Tuesday, May 6, 2014

In Hackensack, a onetime loyalist turns vicious

Hackensack police officers, who are working without a contract, packed the back rows of Monday night's City Council work session. Christopher Maag, front, introduced himself to audience members as The Record's new Hackensack reporter, replacing Hannan Adely. Behind Maag is Steven V. Gelber, who writes the Hackensack Scoop.com blog.

Editor's note: This post has been updated and expanded.


Steven V. Gelber worked tirelessly for the Citizens for Change slate in last May's Hackensack municipal election, and was most visible after the polls closed, quickly counting the votes that confirmed the reformers' victory.

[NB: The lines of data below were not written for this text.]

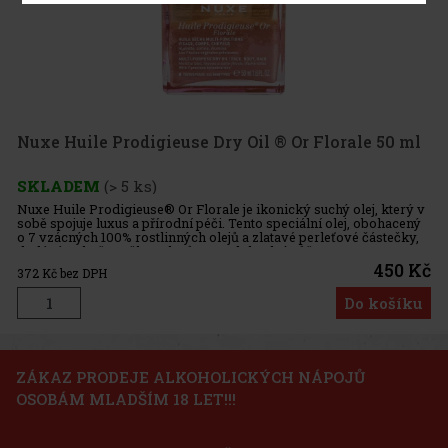
Nuxe Huile Prodigieuse Dry Oil ® Or Florale 50 ml
SKLADEM
(> 5 ks)
Nuxe Huile Prodigieuse® Or Florale je ikonický suchý olej, který v
sobě spojuje luxus a přírodní péči. Tento speciální olej, obohacený
o 7 vzácných 100% rostlinných olejů a zlatavé perleťové částečky,
dodává pokožce, tělu a vlasům neodolatelný růžovo
450 Kč
372
Kč bez DPH
Do košíku
Sleva: 27%
ZÁKAZ PRODEJE ALKOHOLICKÝCH NÁPOJŮ
OSOBÁM MLADŠÍM 18 LET!!!
Akce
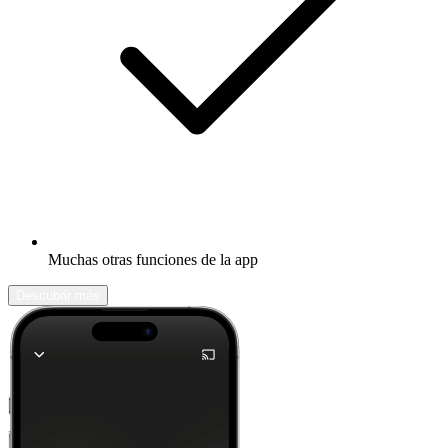
Muchas otras funciones de la app
Descubrir más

But in recent months, Gelber has turned against members of the new City Council, accusing them of the same kind of cronyism and abuse of power that marked three decades of rule by the Zisa family and their defeated council allies.

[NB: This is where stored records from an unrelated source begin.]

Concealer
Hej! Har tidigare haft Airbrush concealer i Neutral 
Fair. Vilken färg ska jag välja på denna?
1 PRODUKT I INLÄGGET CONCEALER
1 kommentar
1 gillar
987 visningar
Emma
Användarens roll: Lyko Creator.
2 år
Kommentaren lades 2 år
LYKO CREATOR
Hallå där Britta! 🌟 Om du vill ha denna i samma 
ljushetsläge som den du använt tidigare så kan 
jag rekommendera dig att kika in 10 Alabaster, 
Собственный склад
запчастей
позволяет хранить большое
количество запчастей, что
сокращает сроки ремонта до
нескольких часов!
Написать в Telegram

At Monday night's council work session, Gelber, who writes the Hackensack Scoop.com blog, spoke passionately against making acting City Manager Anthony Rottino permanent.

Rottino was a key member of the Citizens for Change campaign, providing advice and introductions to donors.

No experience?

But Gelber said Rottino had no municipal-management experience and even listed several monetary "judgments" against the official, who also is the city's economic development director with a total salary of $176,000 plus benefits.

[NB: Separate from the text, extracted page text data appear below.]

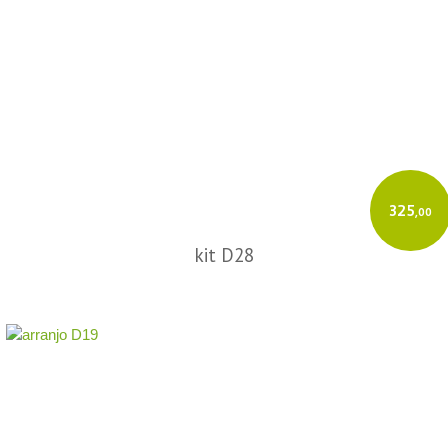
325
,00
kit D28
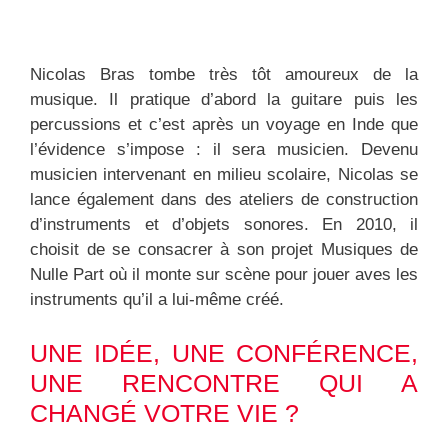
Nicolas Bras tombe très tôt amoureux de la
musique. Il pratique d’abord la guitare puis les
percussions et c’est après un voyage en Inde que
l’évidence s’impose : il sera musicien. Devenu
musicien intervenant en milieu scolaire, Nicolas se
lance également dans des ateliers de construction
d’instruments et d’objets sonores. En 2010, il
choisit de se consacrer à son projet Musiques de
Nulle Part où il monte sur scène pour jouer aves les
instruments qu’il a lui-même créé.
UNE IDÉE, UNE CONFÉRENCE,
UNE RENCONTRE QUI A
CHANGÉ VOTRE VIE ?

The controversy is played out today on The Record's Local front, where Staff Writer Christopher Maag reports a majority of council members are engaged in "a power struggle" with the mayor and deputy mayor "for control of city government."

Maag incorrectly calls Citizens for Change the "Team for Change."

Three against two

Maag says three council members -- Leo Battiglia, David Sims and Rose Greenman -- may try to vote at tonight's public meeting to make Rottino permanent, against the wishes of Mayor John Labrosse and Deputy Mayor Kathleen Canestrino.

Labrosse and Canestrino recently stopped using Thom Ammirato, their former campaign manager and now the city's chief spokesman, to write their press releases, but Ammirato held on to his full $78,000 salary.

Labrosse said when Ammirato was given a one-year city contract, he didn't tell the mayor he had a full-time job with Bergen County and other side jobs providing public relations to Republican officials, as revealed in Gelber's blog.

Gelber faulted the City Council for not launching a statewide or nationwide search for a city manager.

He ended his comments by telling council members, "Get rid of your cronies!"

On Monday night, the City Council heard a presentation on a proposed Atlantic Street Park downtown, near the city's Cultural Arts Center and a 222-unit apartment building, both still under construction.

Park-grant deadline

Maag's story today didn't mention the Atlantic Street Park, a proposal that is almost as controversial as Hackensack's next city manager.

The park, with a performance space, would cost $585,000 and the city would get a $268,000 county grant, but only if it is built by October.

Officials of the Upper Main Alliance, a public-private partnership pushing the redevelopment of Main Street, spoke in favor of the park.

But during the public-comment period, residents questioned the need to build the park.

One women said the money would be better spent on a community center and municipal pool. One man said the city should fix potholes instead.

Far from shocking

Is there anything else worth reading in the Woodland Park daily?

Page 1 carries the second part of Staff Writer Jean Rimbach's densely written opus on the state Board of Public Utilities.

Rimbach fulminates about "a revolving door that often takes government officials into employment in the industries they helped regulate" (A-1).

Is that so shocking?

In skimming the text on the continuation page (A-6), I couldn't find any discussion of whether this impropriety affected the setting of electric and gas rates or anything else affecting consumers.

In fact, the real failure of the BPU is in not levying huge fines on Public Service Electric & Gas Co. and other monopolies for the slow repair response to Irene, Sandy and other big storms.

Ignoring real failure

Leave it to transportation reporter Karen Rouse to write a story about NJ Transit employees who used agency vehicles for personal reasons (A-1).

She continues to ignore another issue that affects thousands of commuters every workday: 

The inability of the state agency to provide enough seats on buses and trains into the city.

Another GOP buffoon

On A-3, Staff Writer Patricia Alex reports former Republican Gov. Thomas H. Kean will replace Condoleeza Rice as the commencement speaker at Rutgers University.

There is nothing in the story about whether Kean will finally fess up to hiding huge deficits from James Florio, his Democratic successor, who was forced to raise taxes, leading to his defeat when he ran for a second term. 

Doughnut hole

A second story on the Local front speaks volumes about the high cost of home rule and Bergen County's nearly 70 police chiefs (L-1).

Frank Papapietro, New Milford's police chief and go-to guy for doughnuts, is slated to be paid more than $300,000 this year, including nearly $110,000 in one-time payouts for vacation and accumulated sick days.

The Record has never examined why Governor Christie placed a ceiling on the salaries of school superintendents, but did nothing to control the exorbitant pay and benefits of police chiefs.